Further expediencies, embodiments and exemplary embodiments of the invention emerge from the subclaims and from the schematic drawing described below. Show it

1 to 3

application devices according to the invention in a perspective view with segments arranged along the application width,

Fig. 4 u. 5

in each case a section in a plane between segments of application devices according to the invention which are adjacent in terms of application width,

Fig. 6

a perspective view of an application device according to the invention with segments arranged one above the other in the direction transverse to the application width,

7 to 9

in each case, on average, the storage of individual segments of application devices according to the invention arranged next to one another in the application width,

Fig. 10 u. 11

in perspective view or in cross-section application devices according to the invention with segmented electromagnetic pressure device,

Fig. 12 u. 13

Arrays of a respective pressing device with differently designed pressing parts in the application devices according to the invention, in each case on average in a plane between segments adjacent in application width,

14 to 16

in cross section application devices according to the invention with segment pressure devices and arranged alternately to the substrate path

Fig. 17

in cross section an application device according to the invention with segments loosely arranged on a sheet doctor blade.

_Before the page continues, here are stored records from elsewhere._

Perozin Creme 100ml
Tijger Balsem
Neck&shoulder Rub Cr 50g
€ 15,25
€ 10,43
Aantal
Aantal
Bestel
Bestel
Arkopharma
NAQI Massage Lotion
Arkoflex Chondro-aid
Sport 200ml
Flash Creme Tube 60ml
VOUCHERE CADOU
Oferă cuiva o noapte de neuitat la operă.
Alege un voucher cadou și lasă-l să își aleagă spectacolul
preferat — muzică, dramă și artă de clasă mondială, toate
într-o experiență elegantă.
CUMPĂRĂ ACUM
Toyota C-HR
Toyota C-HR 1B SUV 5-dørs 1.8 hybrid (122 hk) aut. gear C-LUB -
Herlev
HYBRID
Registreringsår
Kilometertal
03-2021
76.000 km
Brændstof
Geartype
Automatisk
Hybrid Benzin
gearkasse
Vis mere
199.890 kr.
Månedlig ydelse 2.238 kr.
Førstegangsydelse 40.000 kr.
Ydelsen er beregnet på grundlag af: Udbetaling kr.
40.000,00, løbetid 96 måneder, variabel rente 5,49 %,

In the drawing, only the essential parts of an application or pressing device 1 or 2 according to the invention are shown. Each pressing device 2 is designed with segments 20 and can be arranged on a substrate path 62, in which a substrate, such as a web 63 to be printed, lies or is guided, possibly using a printing blanket. Each arranged on one or more segments 25 or 21 to 24 assigned to the substrate path 62, the pressing part 3, which is designed in the form of a flexible (flexible-elastic) squeegee extending over the application width 61, is provided to one between itself and the substrate web Form doctor blade or application gap. A template, for example a circular template 66, as indicated in FIGS. 9, 15 and 17, can be provided between the pressing part 3 and the substrate 63, the pattern of which, in the direction of travel 65, means that located in front of a respective pressing line Substance 67 is applied to a web 62. The exemplary embodiments relate to application devices 1 with pressing devices 2, which press the respective pressing part 3 (doctor blade) under the action of magnetic force against the respective substrate 63 or against a counter body 5 guiding it. It is readily apparent that, for example, in application devices 1 with horizontally guided substrate webs and with pressing devices 2 arranged above them, the segments 20 can be designed as mass elements which can be attracted by gravity.

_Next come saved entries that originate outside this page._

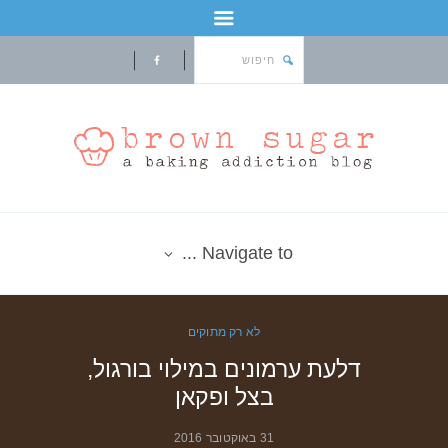
Navigate to ...
לא רק מתוקים
דלעת ערמונים במילוי בורגול,
בצל ופקאן
31 באוקטובר 2016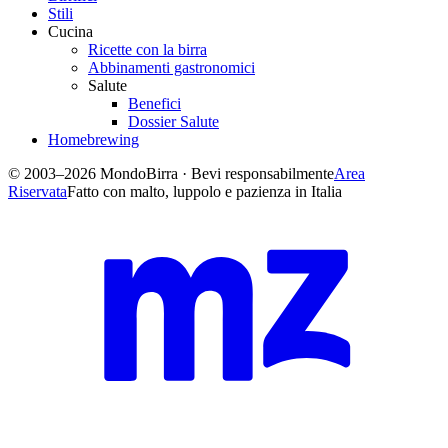
Stili
Cucina
Ricette con la birra
Abbinamenti gastronomici
Salute
Benefici
Dossier Salute
Homebrewing
© 2003–2026 MondoBirra · Bevi responsabilmente
Area
Riservata
Fatto con malto, luppolo e pazienza in Italia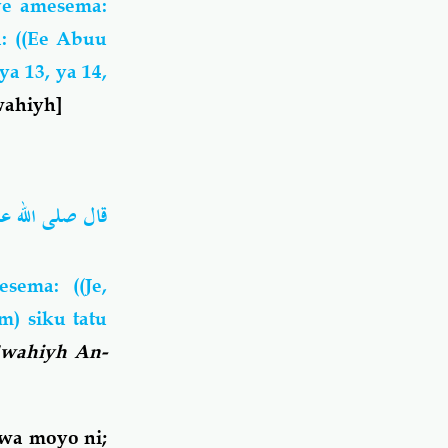
ye amesema:
a: ((Ee Abuu
a 13, ya 14,
wahiyh]
قال صلى الله عليه ))
sema: ((Je,
) siku tatu
wahiyh An-
wa moyo ni;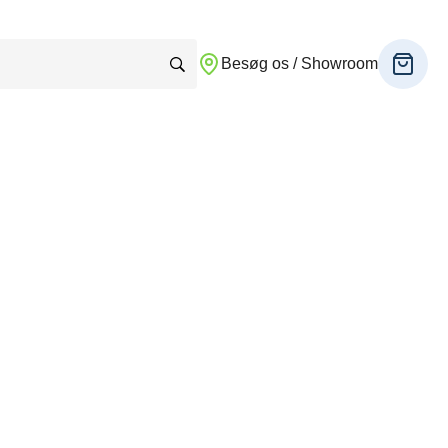
Besøg os / Showroom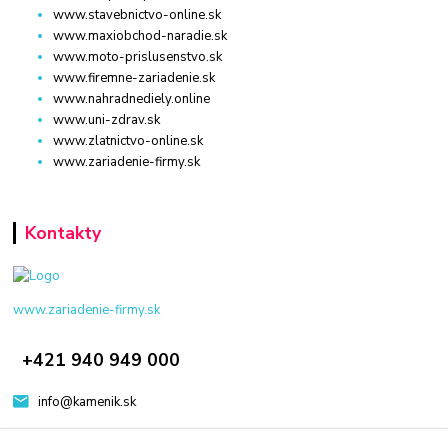
www.stavebnictvo-online.sk
www.maxiobchod-naradie.sk
www.moto-prislusenstvo.sk
www.firemne-zariadenie.sk
www.nahradnediely.online
www.uni-zdrav.sk
www.zlatnictvo-online.sk
www.zariadenie-firmy.sk
Kontakty
www.zariadenie-firmy.sk
+421 940 949 000
info@kamenik.sk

A device 1 according to FIG. 1 comprises a multi-part pressing device 2 which is divided over the application width 61 into one-piece bodies 21 to 24 forming segments 20. Gap spaces or surfaces 204 lie between adjacent segment bodies (e.g. 21, 22). A doctor blade 32 forming the pressing part 3 is designed in the form of a thin, flexible rod and extends continuously over the application width 61 of the device. The doctor blade 32 is used as a spring element in grooves 38 on the sides of the segment bodies 21 to 24 facing the substrate path 62.

Segment bodies 21 to 24 in Fig. 2 consist of magnetizable material, so that they can be magnetically attracted to this by means of a magnetic bar 5. It can be seen that the volume, the effective magnetic mass or the cross section of each individual body determines the maximum size of the magnetic attraction. Although the magnetic mass can be relatively large over the application width 61, the pressing device 2 is designed to be flexible due to its limb-like structuring and conformable in its length. - The volume or the cross section of the doctor blades 32 have only a fraction of the corresponding Sizes of the segment bodies 21 to 24. It is thereby achieved that the application device 1 consisting of the pressing device 2 and the doctor blade 32 is designed to be flexible and conformable over the application width 61. The pressing part 3 can have the most varied doctor blade profiles, and it can be produced as a rod-shaped thin part relatively easily and without tension. Such profiles are also very easy to grind or re-grind.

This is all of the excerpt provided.